Andrew Lang once wrote an essay called "Magic Cigarettes," describing all the stories he'd realized that he was never going to get around to writing.  I should work up my list into an essay titled "Magic Cigars" and . . .

Oh, damn.


And I'm still writing tuckerizations . . .

It occurred to me, rather late in the game, that I should be labeling these stories with the names of the tuckerizees.  Apparently that makes 'em easier to find on the web.  So I've started doing so.

Here's today's story:


One in Eighteen Thousand 
by
Michael Swanwick

When Doug Ronning first began seeing ghosts, he reacted as anyone might, by doing a study and then writing a grad school paper exploring how ghostly visitations affect the perceiver’s  sense of spirituality.  At the time, he thought such events – fleeting, distant, and resistant to analysis – were extremely rare. 

And so they were.  At first.

Then they became commonplace.  The ghosts grew bolder and more vocal.  He began seeing them daily.  They walked up to him and jovially punched his shoulder with fists less substantial than air.  They scowled and slammed the door shut when he walked in to find them on the can.  When he gazed at his reflection in shop windows, they stopped alongside him to adjust their hair.  Until finally Doug was forced to acknowledge the strange truth:  They all had exactly the same face and features.

His own.

He was not seeing dead people at all.  These visitations were clearly variant versions of himself, leaking into reality through some unsuspected weakness in whatever it was that kept alternate worlds apart.

An alternate self from a universe where he’d become a physicist tried to explain it to him.  “How much math do you have?” alt-Ronning asked.

“Not much.  I still remember a little bit of algebra..”

Alt-Ronning sighed.  “Okay, I’m going to have to wildly oversimplify here.  To begin, by the nature of the universe there are not an infinite number of parallel worlds.   Each world is expressed in a bundle of five dimensions –”
           
“Five?”
           
“Width, breadth, height, time, and plynth.  So you take the first four primes expressed as hypersolids:  one to the first power, two to the fourth, three to the second, and five to the third, multiply them, and you come up with 18,000 parallel worlds.”
           
“Why to those particular powers?”
           
“Take eight years of calculus and I’ll explain, okay?”  The physicist looked at his finger-watch.  “Look, I’ve got to go.  Say hello to AnnaMiriam for me, willya?”

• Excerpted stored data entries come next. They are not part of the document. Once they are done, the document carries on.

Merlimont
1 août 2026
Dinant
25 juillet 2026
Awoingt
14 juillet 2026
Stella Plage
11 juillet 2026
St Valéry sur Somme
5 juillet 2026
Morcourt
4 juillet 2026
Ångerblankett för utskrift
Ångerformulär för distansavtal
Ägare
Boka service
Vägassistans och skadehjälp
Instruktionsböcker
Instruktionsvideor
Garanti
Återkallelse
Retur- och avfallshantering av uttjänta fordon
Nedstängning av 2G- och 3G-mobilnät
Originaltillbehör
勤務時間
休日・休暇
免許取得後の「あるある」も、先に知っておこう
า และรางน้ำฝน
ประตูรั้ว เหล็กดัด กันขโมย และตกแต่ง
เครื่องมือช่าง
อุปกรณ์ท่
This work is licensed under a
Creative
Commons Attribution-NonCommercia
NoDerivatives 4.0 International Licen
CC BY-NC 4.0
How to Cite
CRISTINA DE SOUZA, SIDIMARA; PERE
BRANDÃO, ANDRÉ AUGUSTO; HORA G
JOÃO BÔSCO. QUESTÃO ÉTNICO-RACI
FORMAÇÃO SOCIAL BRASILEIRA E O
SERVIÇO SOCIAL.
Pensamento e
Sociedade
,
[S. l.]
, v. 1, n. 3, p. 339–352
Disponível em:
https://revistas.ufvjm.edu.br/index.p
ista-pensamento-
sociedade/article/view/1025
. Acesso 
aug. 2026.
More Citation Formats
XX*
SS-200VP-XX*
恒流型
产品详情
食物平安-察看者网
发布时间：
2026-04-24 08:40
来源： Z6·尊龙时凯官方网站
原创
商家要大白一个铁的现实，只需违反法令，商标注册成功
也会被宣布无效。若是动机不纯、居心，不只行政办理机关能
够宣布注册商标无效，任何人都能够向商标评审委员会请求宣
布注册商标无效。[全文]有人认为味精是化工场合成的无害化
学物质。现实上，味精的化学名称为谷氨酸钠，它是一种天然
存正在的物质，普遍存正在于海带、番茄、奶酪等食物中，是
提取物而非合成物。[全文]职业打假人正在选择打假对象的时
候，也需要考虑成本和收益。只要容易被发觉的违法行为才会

“I don’t know anyone named –”

Later that same day, another self who worked as an alternate lives counselor, offered him some free advice.  “The essence of alternate worlds is otherness, potential, the working out of possibilities that just don’t exist in your life as you currently live it.  It will drive you mad if you begin worrying about it.  The best possible thing for you to do is to just go home to your three or four clone-wives and accept the world as the drab place that it is.

“Wait,” Doug said, alarmed.  “I don’t know what you’re –”

Which is when the Reality Police showed up.  They were led by a guy who looked exactly like Doug, and they showed no patience with him at all.  “We’ll have the rupture fixed in ten nanoznorks.”  The alt-Ronning was a real bruiser.  He looked like nobody to trifle with.  “Why don’t you just go home to your line-marriage and forget that anything ever happened, okay?”

“But –”

Move it!”
 
When Doug got home, Charles greeted him at the door with a kiss.  “How was your day?” he asked.

“Confusing.”  Doug tried to explain, but it all came out in a muddle.  “So apparently there are eighteen thousand of me,” he finished weakly.

“Shush,” his husband said.  “You’ll always be one in a million to me.”


*

Above:  There it is, the distinguished thing.